Il nous donne l’enregistrement des spectres acoustiques des cloches de l’église de Plampinet, et les commente ; il nous montre et nous explique les « brochettes » des fondeurs, tiges où des repères gravés fournissent les dimensions, et la quantité de métal nécessaire, pour qu’une cloche donne une note prédéterminée ; il compare la gamme des fondeurs à celles de Pythagore et de Zarlino. Il étudie également la géométrie des cloches, le tracé de leur profil à la règle et au compas, et y retrouve le nombre d’or et le pentagramme (dont il fournit une construction).

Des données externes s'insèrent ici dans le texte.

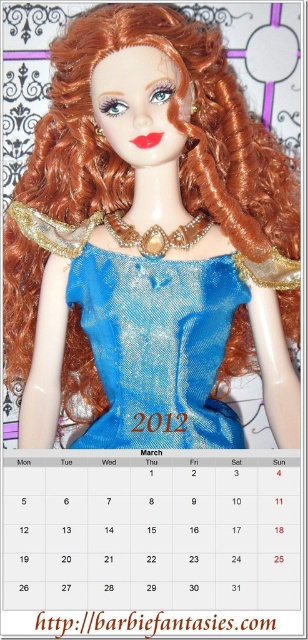 Consider the image. You are a fashion designer looking at two dresses displayed on a mannequin. The shiny blue dress at center and the blue sequined dress at center are both on display. Which dress is located to the left of the other?

The shiny blue dress at center is positioned on the left side of the blue sequined dress at center.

Les annexes contiennent des rappels mathématiques.

Le reste de l’ouvrage est consacré pour l’essentiel à des études généalogiques et historiques, et des inventaires de cloches.

Certains lecteurs pourront être agacés par la surabondance de détails (fac-similé et transcription de contrats, relevé des dimensions et inscriptions sur chaque cloche, …) ; d’autres seront sensibles au charme de l’ancien français, des tournures juridiques désuètes, de l’écriture cursive, ainsi qu’à certaines anecdotes historiques : la réquisition des cloches pour fournir le bronze des canons napoléoniens, la résistance de certains villages qui les sauvent en les enterrant.

On ne peut en tout cas qu’être admiratif devant la quantité et la qualité des recherches accomplies.